The Arunachal Pradesh Tourism Board has created 12 “tourist routes” throughout the state. They include:
- Tezpur (Assam state) – Bhalukpong – Bomdila – Tawang
- Itanagar – Ziro – Daporijo – Aalo (Along) – Pasighat
- Pasighat – Jengging -Yingkiong – Tuting
- Tinsukia – Tezu -Hayuliang
- Margherita – Miao – Namdhapa – Vijoynagar
- Roing – Mayudia – Anini
- Tezpur (Assam state) – Seijosa – Bhalukpong
- Ziro – Palin – Nyapin – Sangram – Koloriang
- Doimukh – Sagalee – Pake Kessang – Seppa
- Aalo (Along) – Mechuka
- Daporijo – Taliha – Siyum – Nacho
- Jairampur – Manmao – Nampong – Pangsau Pass
You can find more information about each route on the (surprisingly decent) Arunachal Pradesh Tourism website. Unfortunately, it isn’t clear whether all these routes are open to foreign tourists.
Our one month route backpacking in Arunachal Pradesh
Below is the itinerary we used during 30 days of travel in Arunachal Pradesh, only using public transportation (Sumos). Our route begins and ends in two different locations in Assam. If you need to head back to Guwahati in the end, never fear—there’s always at least one bus or Sumo to Guwahati from places like Itanagar and Aalo.
What else? If we had more time—and knew to put it on our permit application—we would’ve liked to visit Tuting in the north.
When is the best time to travel to Arunachal Pradesh?
Generally speaking, April-May and October-November are the most ideal times to travel in Arunachal Pradesh.
Beyond that, the best time to plan an Arunachal Pradesh trip depends on where you’re going—and what you’re looking for!
The high altitude region of Tawang will be bitterly cold from November to February/March, though the pass to reach it is open year-round. Bring warm clothes if you’re off to peep the snowy peaks!
Monsoon in Arunachal Pradesh runs from June or July to September, though we were still pelted with gross amounts of rain in May. All of the northeastern states of India are prone to heavy rainfall, so monsoon isn’t the best time to visit.
Permits for travel in Arunachal Pradesh
Once you’ve figured out where you want to go, you’ll need to apply for a permit for travel in Arunachal Pradesh. There are two kinds of permits:
- Protected Area Permit (PAP): Required for foreign tourists. Valid for 30 days, costs $50, to be paid in rupees (3,450 Rs at the time of writing).

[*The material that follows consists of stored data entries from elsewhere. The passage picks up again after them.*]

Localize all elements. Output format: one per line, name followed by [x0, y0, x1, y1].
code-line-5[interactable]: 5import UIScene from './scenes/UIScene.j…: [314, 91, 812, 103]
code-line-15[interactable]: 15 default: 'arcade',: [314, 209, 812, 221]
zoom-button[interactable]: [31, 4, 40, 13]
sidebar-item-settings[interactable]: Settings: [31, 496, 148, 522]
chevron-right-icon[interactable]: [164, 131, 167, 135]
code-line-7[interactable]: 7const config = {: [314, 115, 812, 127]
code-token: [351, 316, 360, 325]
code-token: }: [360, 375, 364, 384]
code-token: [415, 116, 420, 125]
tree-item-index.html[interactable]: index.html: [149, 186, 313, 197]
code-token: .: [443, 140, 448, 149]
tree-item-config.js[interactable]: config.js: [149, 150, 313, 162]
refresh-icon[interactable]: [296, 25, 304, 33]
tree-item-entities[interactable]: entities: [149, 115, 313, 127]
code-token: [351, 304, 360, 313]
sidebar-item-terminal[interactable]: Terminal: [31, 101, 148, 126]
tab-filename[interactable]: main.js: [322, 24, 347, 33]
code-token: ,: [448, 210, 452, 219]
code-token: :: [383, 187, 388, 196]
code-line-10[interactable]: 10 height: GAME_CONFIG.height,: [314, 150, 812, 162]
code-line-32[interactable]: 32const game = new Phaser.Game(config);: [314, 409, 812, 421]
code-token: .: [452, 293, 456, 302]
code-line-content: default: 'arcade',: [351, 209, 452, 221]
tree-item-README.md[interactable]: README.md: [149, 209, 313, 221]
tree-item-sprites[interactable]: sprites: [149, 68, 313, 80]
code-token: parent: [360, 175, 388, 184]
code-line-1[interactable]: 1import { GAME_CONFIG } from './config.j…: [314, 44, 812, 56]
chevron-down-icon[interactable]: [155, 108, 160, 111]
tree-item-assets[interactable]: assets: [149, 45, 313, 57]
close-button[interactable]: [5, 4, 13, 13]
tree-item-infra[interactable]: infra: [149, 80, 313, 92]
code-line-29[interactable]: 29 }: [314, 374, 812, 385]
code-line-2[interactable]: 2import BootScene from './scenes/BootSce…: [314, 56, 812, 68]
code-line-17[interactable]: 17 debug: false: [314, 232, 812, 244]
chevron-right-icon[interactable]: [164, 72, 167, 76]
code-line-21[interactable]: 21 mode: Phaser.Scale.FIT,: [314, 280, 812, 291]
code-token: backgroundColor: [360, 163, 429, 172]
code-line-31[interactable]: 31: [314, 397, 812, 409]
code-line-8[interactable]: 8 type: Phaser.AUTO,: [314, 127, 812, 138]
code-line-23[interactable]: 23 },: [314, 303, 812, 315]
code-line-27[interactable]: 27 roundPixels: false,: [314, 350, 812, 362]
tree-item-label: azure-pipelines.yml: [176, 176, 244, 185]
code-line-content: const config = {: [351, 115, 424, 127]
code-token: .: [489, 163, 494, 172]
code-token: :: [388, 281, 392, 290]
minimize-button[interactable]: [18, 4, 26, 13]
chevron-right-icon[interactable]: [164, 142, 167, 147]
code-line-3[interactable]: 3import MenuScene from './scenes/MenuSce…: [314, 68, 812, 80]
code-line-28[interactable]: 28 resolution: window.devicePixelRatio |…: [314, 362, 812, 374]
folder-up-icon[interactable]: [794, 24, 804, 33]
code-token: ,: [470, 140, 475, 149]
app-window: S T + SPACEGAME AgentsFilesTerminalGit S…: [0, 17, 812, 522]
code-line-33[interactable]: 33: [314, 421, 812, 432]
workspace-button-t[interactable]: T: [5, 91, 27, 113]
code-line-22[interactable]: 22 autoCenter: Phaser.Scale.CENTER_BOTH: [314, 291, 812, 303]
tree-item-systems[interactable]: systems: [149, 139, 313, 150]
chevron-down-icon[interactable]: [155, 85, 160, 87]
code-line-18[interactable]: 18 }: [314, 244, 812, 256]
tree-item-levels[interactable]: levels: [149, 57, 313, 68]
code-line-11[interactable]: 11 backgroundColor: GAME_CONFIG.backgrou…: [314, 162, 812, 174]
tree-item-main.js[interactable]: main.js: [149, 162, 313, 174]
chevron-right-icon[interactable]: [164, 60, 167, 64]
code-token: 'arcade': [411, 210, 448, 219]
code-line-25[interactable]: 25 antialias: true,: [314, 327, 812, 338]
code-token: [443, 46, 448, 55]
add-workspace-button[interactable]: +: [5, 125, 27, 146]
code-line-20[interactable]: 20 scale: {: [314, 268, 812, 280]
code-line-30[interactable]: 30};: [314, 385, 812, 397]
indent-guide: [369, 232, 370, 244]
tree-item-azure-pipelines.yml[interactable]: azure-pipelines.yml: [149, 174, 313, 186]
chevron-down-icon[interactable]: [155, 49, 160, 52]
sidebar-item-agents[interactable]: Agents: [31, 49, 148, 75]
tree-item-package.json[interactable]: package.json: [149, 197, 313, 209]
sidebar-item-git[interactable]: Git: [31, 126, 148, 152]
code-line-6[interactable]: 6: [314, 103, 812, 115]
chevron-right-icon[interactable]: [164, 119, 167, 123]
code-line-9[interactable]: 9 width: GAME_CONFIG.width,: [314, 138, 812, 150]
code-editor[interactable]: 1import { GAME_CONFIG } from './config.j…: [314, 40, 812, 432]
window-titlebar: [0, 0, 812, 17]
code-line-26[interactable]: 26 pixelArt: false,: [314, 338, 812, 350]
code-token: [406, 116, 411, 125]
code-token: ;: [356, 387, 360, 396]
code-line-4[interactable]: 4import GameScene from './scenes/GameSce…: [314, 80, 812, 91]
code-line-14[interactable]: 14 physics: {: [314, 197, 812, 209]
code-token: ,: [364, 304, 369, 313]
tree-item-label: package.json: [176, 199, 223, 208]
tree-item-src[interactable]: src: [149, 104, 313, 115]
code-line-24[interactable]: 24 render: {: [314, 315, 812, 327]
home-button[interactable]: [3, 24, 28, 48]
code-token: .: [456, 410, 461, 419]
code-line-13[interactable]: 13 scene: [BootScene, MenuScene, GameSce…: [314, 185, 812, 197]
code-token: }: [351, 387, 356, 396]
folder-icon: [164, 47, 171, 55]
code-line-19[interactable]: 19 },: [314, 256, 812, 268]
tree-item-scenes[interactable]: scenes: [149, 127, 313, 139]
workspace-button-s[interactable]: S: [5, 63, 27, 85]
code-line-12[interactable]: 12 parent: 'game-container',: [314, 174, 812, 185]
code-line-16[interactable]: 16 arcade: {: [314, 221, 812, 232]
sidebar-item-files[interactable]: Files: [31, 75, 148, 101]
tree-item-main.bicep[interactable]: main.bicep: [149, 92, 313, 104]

- Inner Line Permit (ILP): Required for Indian nationals. Costs 400 Rs if you want to pick up on the same day, 100 Rs if not. Can be done online.
You can apply for a permit in Delhi, Kolkata, Guwahati (Assam), and Itanagar (although you need a permit before you can enter Itanagar, so this option is only available to locals).
You can get a permit either through a tour agency or independently. It’s also possible to get the permit on the spot at the airport (400 Rs for Indians) if you fly into Guwahati, and at the Guwahati, Nahargalun, and Gumo train stations on arrival. There have been many reports of Indians getting a “rushed” ILP en-route to Arunachal with a little bit of hand greasing.
- Getting a Protected Area Permit in Guwahati, Assam (Foreigners)
- Apply for an Inner Line Permit online (Indians)
Once you’ve received your permit for Arunachal Pradesh, be sure to print out several copies, depending on how long you’ll be in Arunachal. You’ll need to provide them at checkpoints on the road and when checking in at hotels.
Note: In the past, it has been difficult for solo travelers to get permits to travel in Arunachal Pradesh. These days, it’s possible, but solo travelers are only allowed to travel the tourist routes that include Tawang and Ziro.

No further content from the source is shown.